BEGIN
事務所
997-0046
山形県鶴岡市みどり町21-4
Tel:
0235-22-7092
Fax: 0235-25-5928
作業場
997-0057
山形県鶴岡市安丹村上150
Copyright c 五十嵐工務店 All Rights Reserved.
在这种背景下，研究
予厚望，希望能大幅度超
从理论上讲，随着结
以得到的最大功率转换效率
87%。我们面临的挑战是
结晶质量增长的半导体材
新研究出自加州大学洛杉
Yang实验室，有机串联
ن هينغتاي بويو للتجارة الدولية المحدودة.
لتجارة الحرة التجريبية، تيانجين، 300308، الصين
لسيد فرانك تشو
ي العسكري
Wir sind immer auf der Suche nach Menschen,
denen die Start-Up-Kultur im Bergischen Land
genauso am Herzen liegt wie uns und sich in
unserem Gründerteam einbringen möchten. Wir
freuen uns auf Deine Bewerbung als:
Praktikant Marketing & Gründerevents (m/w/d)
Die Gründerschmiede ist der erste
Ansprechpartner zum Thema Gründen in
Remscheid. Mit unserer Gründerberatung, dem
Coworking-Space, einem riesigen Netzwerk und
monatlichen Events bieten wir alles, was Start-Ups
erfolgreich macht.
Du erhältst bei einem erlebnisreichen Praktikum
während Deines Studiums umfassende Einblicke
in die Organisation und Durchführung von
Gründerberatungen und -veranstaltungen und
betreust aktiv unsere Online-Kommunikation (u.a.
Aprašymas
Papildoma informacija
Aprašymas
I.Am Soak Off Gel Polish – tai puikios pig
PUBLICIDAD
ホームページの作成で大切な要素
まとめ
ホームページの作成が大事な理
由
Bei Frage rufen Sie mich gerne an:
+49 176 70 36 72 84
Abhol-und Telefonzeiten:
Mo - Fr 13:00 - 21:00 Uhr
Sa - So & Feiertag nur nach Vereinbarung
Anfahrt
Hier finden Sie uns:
END
Exercise prompt
Go through the records and gather the lines that hold "einem".

Output below
Coworking-Space, einem riesigen Netzwerk und
Du erhältst bei einem erlebnisreichen Praktikum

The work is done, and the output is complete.